§ What is being asked
Pick out every line of the entries below where "Golf" occurs, and copy those lines.

§ Information provided
+---+

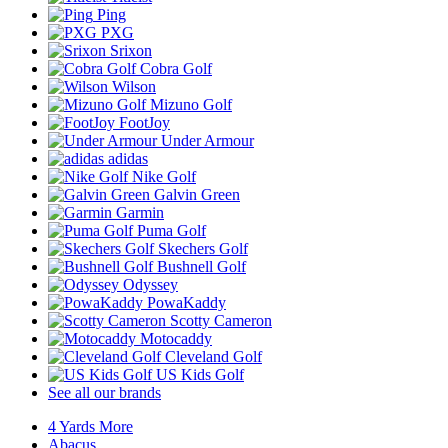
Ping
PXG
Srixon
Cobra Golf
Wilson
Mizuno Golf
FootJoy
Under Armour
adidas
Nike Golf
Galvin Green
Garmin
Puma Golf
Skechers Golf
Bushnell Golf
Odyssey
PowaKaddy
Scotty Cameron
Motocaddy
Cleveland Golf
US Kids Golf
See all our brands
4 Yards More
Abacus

+---+

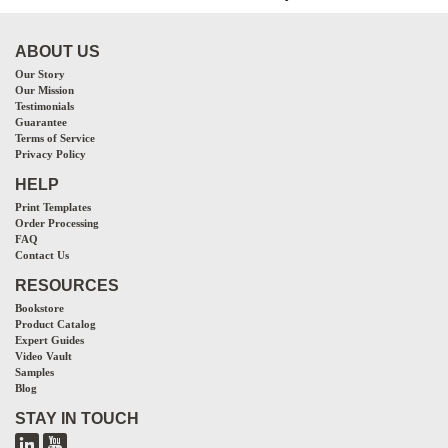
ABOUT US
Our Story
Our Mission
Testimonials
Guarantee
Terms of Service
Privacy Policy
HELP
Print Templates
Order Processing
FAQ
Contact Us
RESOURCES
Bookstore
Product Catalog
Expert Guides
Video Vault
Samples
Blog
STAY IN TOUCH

+---+

§ Output for this exercise
Cobra Golf
Mizuno Golf
Nike Golf
Puma Golf
Skechers Golf
Bushnell Golf
Cleveland Golf
US Kids Golf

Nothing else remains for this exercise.